Reduce, tra le altre, da mostre di respiro internazionale (
Sound Zero a Merano e la personale da Freight+Volume a New York),
Laurina Paperina (Rovereto, 1980) prosegue con il suo nuovo filone comico-splatter. Dopo gli artisti che periscono delle loro stesse manie, tocca adesso a vari personaggi dell’immaginario pop soccombere sotto i morsi del suo vorace cervello da zombie. Si tratta di un caustico video animato, introdotto da un murales in cui la materia cerebrale, fuoriuscendo dal cranio dell’artista, si sviluppa tridimensionalmente su una casetta in legno. All’interno avviene la visione dell’animazione. Gli scricchiolii provocati muovendosi sul legno richiamano un topos dei film horror, genere a cui questa opera facetamente si riferisce. Lo stesso titolo,
Brain Dead, è un omaggio all’omonimo film di
Peter Jackson, un cult della commedia horror-splatter.
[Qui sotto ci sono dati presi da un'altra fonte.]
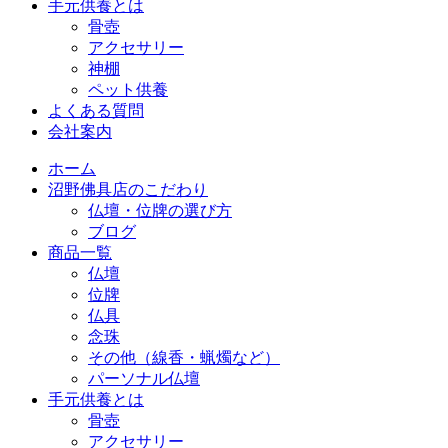
手元供養とは
骨壺
アクセサリー
神棚
ペット供養
よくある質問
会社案内
ホーム
沼野佛具店のこだわり
仏壇・位牌の選び方
ブログ
商品一覧
仏壇
位牌
仏具
念珠
その他（線香・蝋燭など）
パーソナル仏壇
手元供養とは
骨壺
アクセサリー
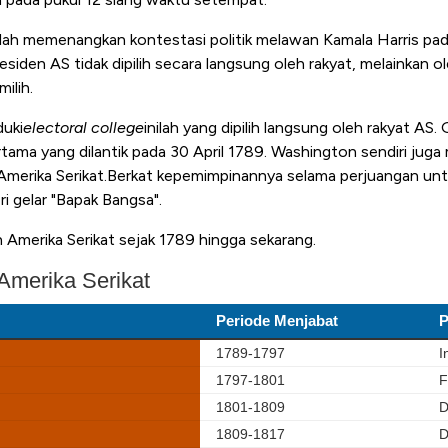
lah memenangkan kontestasi politik melawan Kamala Harris p
residen AS tidak dipilih secara langsung oleh rakyat, melainkan o
ilih.
uki
electoral college
inilah yang dipilih langsung oleh rakyat A
tama yang dilantik pada 30 April 1789.
Washington sendiri juga
 Amerika Serikat.Berkat kepemimpinannya selama perjuangan u
eri gelar "Bapak Bangsa".
n Amerika Serikat sejak 1789 hingga sekarang.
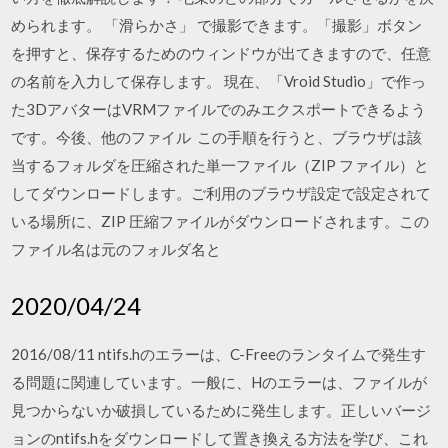
められます。 「滑らかさ」 で撮影できます。「撮影」ボタン
を押すと、保存するためのウィンドウが出てきますので、任意
の名前を入力して保存します。 現在、「Vroid Studio」で作っ
た3DアバターはVRMファイルでのみエクスポートできるよう
です。今後、他のファイル この手順を行うと、ブラウザは該
当するフォルダを圧縮された単一ファイル（ZIP ファイル）と
してダウンロードします。ご利用のブラウザ設定で設定されて
いる場所に、ZIP 圧縮ファイルがダウンロードされます。この
ファイル名は元のフォルダ名と
2020/04/24
2016/08/11 ntifs.hのエラーは、C-Freeのランタイムで発生す
る問題に関連しています。一般に、Hのエラーは、ファイルが
見つからないか破損しているために発生します。正しいバージ
ョンのntifs.hをダウンロードして置き換える方法を学び、これ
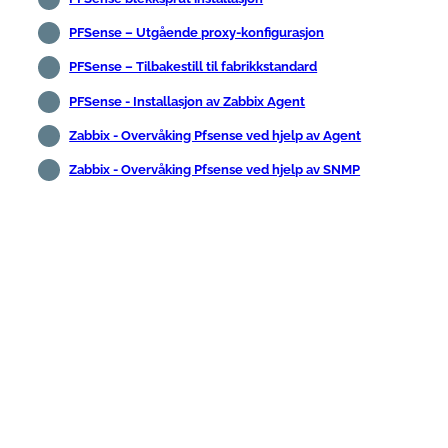
PFSense – Utgående proxy-konfigurasjon
PFSense – Tilbakestill til fabrikkstandard
PFSense - Installasjon av Zabbix Agent
Zabbix - Overvåking Pfsense ved hjelp av Agent
Zabbix - Overvåking Pfsense ved hjelp av SNMP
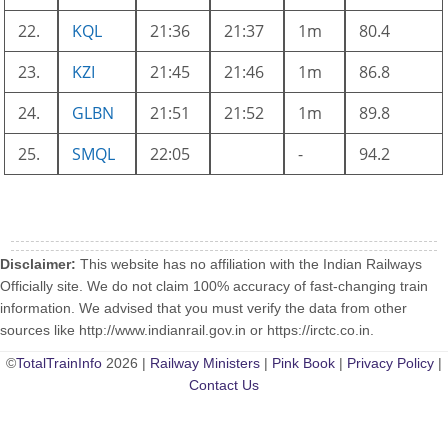
22.
KQL
21:36
21:37
1m
80.4
23.
KZI
21:45
21:46
1m
86.8
24.
GLBN
21:51
21:52
1m
89.8
25.
SMQL
22:05
-
94.2
Disclaimer:
This website has no affiliation with the Indian Railways
Officially site. We do not claim 100% accuracy of fast-changing train
information. We advised that you must verify the data from other
sources like http://www.indianrail.gov.in or https://irctc.co.in.
©
TotalTrainInfo
2026 |
Railway Ministers
|
Pink Book
|
Privacy Policy
|
Contact Us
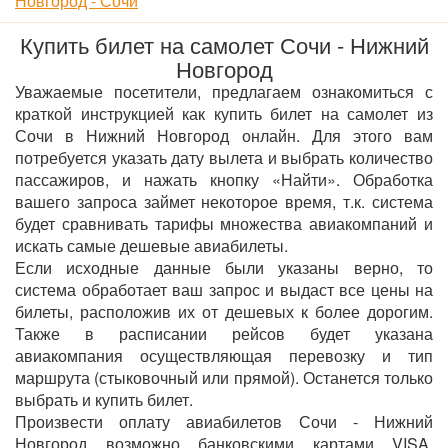
Новгород - Сочи
Купить билет на самолет Сочи - Нижний
Новгород
Уважаемые посетители, предлагаем ознакомиться с
краткой инструкцией как купить билет на самолет из
Сочи в Нижний Новгород онлайн. Для этого вам
потребуется указать дату вылета и выбрать количество
пассажиров, и нажать кнопку «Найти». Обработка
вашего запроса займет некоторое время, т.к. система
будет сравнивать тарифы множества авиакомпаний и
искать самые дешевые авиабилеты.
Если исходные данные были указаны верно, то
система обработает ваш запрос и выдаст все цены на
билеты, расположив их от дешевых к более дорогим.
Также в расписании рейсов будет указана
авиакомпания осуществляющая перевозку и тип
маршрута (стыковочный или прямой). Останется только
выбрать и купить билет.
Произвести оплату авиабилетов Сочи - Нижний
Новгород возможно банковскими картами VISA,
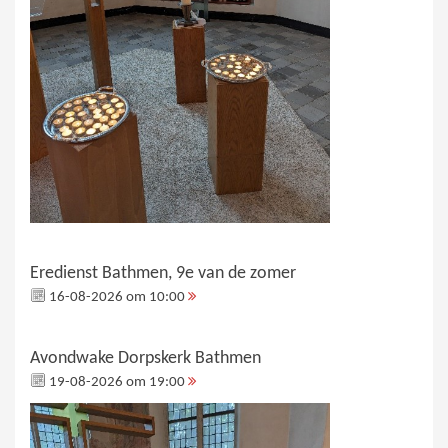
Eredienst Bathmen, 9e van de zomer
16-08-2026 om 10:00
Avondwake Dorpskerk Bathmen
19-08-2026 om 19:00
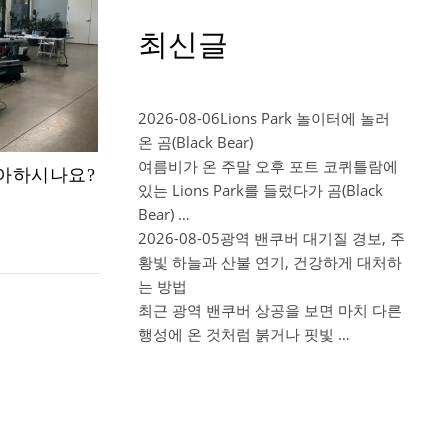
최신글
2026-08-06
Lions Park 놀이터에 놀러
온 곰(Black Bear)
여름비가 온 주말 오후 포트 코퀴틀람에
좋아하시나요?
있는 Lions Park를 들렀다가 곰(Black
Bear) …
2026-08-05
광역 밴쿠버 대기질 경보, 주
황빛 하늘과 산불 연기, 건강하게 대처하
는 방법
최근 광역 밴쿠버 상공을 보면 마치 다른
행성에 온 것처럼 붉거나 핏빛 …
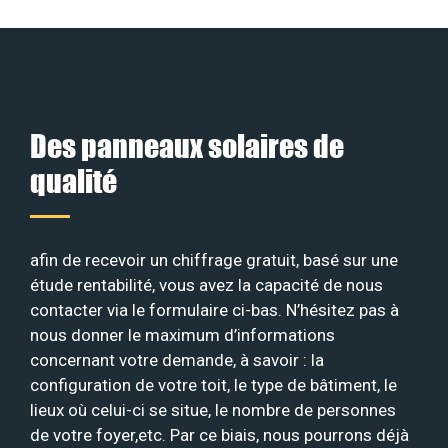
Des panneaux solaires de
qualité
afin de recevoir un chiffrage gratuit, basé sur une
étude rentabilité, vous avez la capacité de nous
contacter via le formulaire ci-bas. N’hésitez pas à
nous donner le maximum d’informations
concernant votre demande, à savoir : la
configuration de votre toit, le type de bâtiment, le
lieux où celui-ci se situe, le nombre de personnes
de votre foyer,etc. Par ce biais, nous pourrons déjà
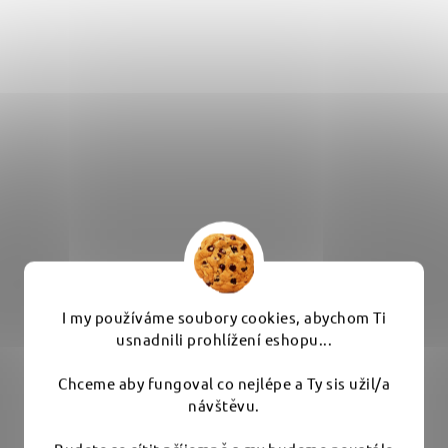
FLEX FS 140 Set – flexibilní hřídel pro PXE 80 10.8-
EC (sada v kufru)
I my používáme soubory cookies, abychom Ti
usnadnili prohlížení eshopu...
Na objednávku
Chceme aby fungoval co nejlépe a Ty sis užil/a
návštěvu.
6 765 Kč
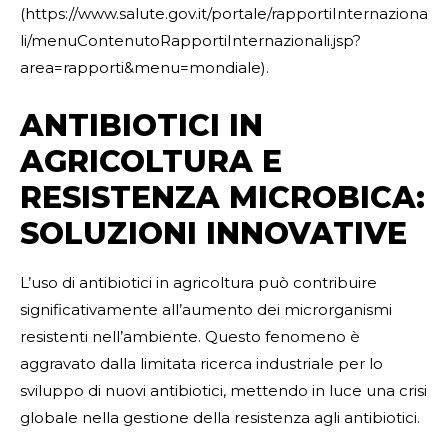
(https://www.salute.gov.it/portale/rapportiInternaziona
li/menuContenutoRapportiInternazionali.jsp?
area=rapporti&menu=mondiale).
ANTIBIOTICI IN
AGRICOLTURA E
RESISTENZA MICROBICA:
SOLUZIONI INNOVATIVE
L’uso di antibiotici in agricoltura può contribuire
significativamente all’aumento dei microrganismi
resistenti nell’ambiente. Questo fenomeno è
aggravato dalla limitata ricerca industriale per lo
sviluppo di nuovi antibiotici, mettendo in luce una crisi
globale nella gestione della resistenza agli antibiotici.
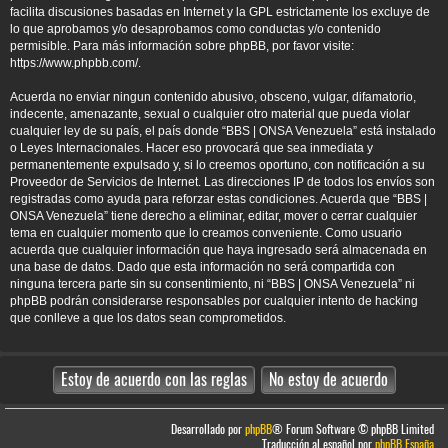
facilita discusiones basadas en Internet y la GPL estrictamente los excluye de
lo que aprobamos y/o desaprobamos como conductas y/o contenido
permisible. Para más información sobre phpBB, por favor visite:
https://www.phpbb.com/
.
Acuerda no enviar ningun contenido abusivo, obsceno, vulgar, difamatorio,
indecente, amenazante, sexual o cualquier otro material que pueda violar
cualquier ley de su país, el país donde “BBS | ONSA Venezuela” está instalado
o Leyes Internacionales. Hacer eso provocará que sea inmediata y
permanentemente expulsado y, si lo creemos oportuno, con notificación a su
Proveedor de Servicios de Internet. Las direcciones IP de todos los envíos son
registradas como ayuda para reforzar estas condiciones. Acuerda que “BBS |
ONSA Venezuela” tiene derecho a eliminar, editar, mover o cerrar cualquier
tema en cualquier momento que lo creamos conveniente. Como usuario
acuerda que cualquier información que haya ingresado será almacenada en
una base de datos. Dado que esta información no será compartida con
ninguna tercera parte sin su consentimiento, ni “BBS | ONSA Venezuela” ni
phpBB podrán considerarse responsables por cualquier intento de hacking
que conlleve a que los datos sean comprometidos.
Desarrollado por
phpBB
® Forum Software © phpBB Limited
Traducción al español por
phpBB España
Sullo schermo, il saltellante cervello di Paperina si muove azzannando diversi personaggi appartenenti all’immaginario di massa, mostrandoci anche le loro rispettive manie. Come al solito, è la dimensione del gioco (auto)canzonatorio la base su cui svolge la sua poetica, dove è evidente il contrasto fra lo stile infantile e un contenuto così spudoratamente violento.
In tal modo, crea il cortocircuito che annulla l’orrore per le azioni rappresentate e, miscelandole con frasi e musichette allusive, ottiene un risultato ironico e divertente. Un contrasto che si allinea alla concezione posta in atto dai “contro-cartoon” (South Park, per fare un solo esempio), dai quali però il suo lavoro si smarca per la mancanza di qualsivoglia intento satirico e morale. Il suo cervello rosa fa a pezzi, infettandoli, i puffi e Homer Simpson, così come Paris Hilton e due icone contrapposte come Osama Bin Laden e George W. Bush.
Damiano Nava (Brescia, 1982) è invece un emergente a tutti gli effetti. Espone un polittico fotografico composto da cinque scatti, che con altri lavori presenti in galleria è raccolto sotto il titolo
Closeness. Tra l’artista e i personaggi ritratti esiste un legame che va al di là del rapporto fotografo-modello: come in
Nan Goldin o in
Wolfgang Tillmans, le opere scaturiscono da una relazione esistenziale paritaria. Evita le qualità formali caratterizzanti certa fotografia di matrice pittoricista, per avvicinarsi invece più all’istantanea come testimonianza di legami emotivi. Proprio come nell’album di famiglia, che raccoglie le immagini dei parenti, degli amici, degli amanti.
Alcune di queste fotografie si avvicinano alla pornografia, ma è una pornografia affrancata dal cliché rock della trasgressione sessuale di un
Terry Richardson, trattando invece il sesso con lo spirito più lieve, proprio della sua generazione.